E, ao contrário do que tentam fazer crer as indústrias e os
defensores do status quo social, existem infinitas experiências que mostram ser
possível alcançar boas produtividades a baixíssimos custos através de sistemas
ecológicos de produção. Trata-se de sistemas diversificados, de baixo impacto
ambiental, capazes de produzir alimentos saudáveis e contribuir para a promoção
da segurança alimentar e nutricional.
Estes sistemas não se aplicam ao modelo do agronegócio: é
evidente que vastas extensões de monoculturas, em que se eliminam completamente
os elementos da paisagem natural, reduz-se a biodiversidade ao extremo e
exaure-se o solo, torna-se muito difícil produzir de maneira sustentável.

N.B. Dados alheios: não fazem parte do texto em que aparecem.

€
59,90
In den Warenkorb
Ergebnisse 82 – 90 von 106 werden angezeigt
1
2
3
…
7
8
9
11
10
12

Os sistemas agroecológicos, ao contrário, são adaptados à
realidade da agricultura familiar e reforçam a proposta de um outro modelo de
desenvolvimento para o campo, que prevê a repartição das terras e a produção
descentralizada, que possa empregar muita mão-de-obra, dinamizar economias e
abastecer mercados locais com alimentos saudáveis.

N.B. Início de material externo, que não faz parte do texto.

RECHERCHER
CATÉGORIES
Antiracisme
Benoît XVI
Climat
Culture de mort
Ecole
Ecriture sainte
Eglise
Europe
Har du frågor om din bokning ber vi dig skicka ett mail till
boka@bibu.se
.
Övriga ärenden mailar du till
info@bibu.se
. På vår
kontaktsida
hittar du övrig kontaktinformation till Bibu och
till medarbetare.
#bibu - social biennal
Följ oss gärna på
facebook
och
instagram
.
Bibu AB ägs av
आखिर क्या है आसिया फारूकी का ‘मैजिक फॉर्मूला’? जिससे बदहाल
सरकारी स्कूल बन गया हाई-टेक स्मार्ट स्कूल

Mas para que a agricultura ecológica possa de fato se
desenvolver, se expandir e, quem sabe, tornar-se hegemônica no Brasil será
necessária uma série de profundas mudanças nas políticas agrícolas e agrárias.
É bom lembrar que o agronegócio teve até hoje absolutamente
todos os incentivos que se pode imaginar: pesquisa agrícola, assistência
técnica, financiamentos, apoio à comercialização e os intermináveis perdões de
dívidas. Ainda assim, não lidera a produção dos alimentos que chegam à mesa dos
brasileiros – a maior parte do que produz é exportada para alimentar o gado dos
países ricos. Quem de fato produz a maior parte do feijão (70%), do leite
(58%), da mandioca (87%), dos suínos (59%) e boa parte do milho (46%), das aves
(50%), do café (38%) e do arroz (34%) que consumimos é justamente o agricultor
familiar (Censo Agropecuário 2006 / IBGE).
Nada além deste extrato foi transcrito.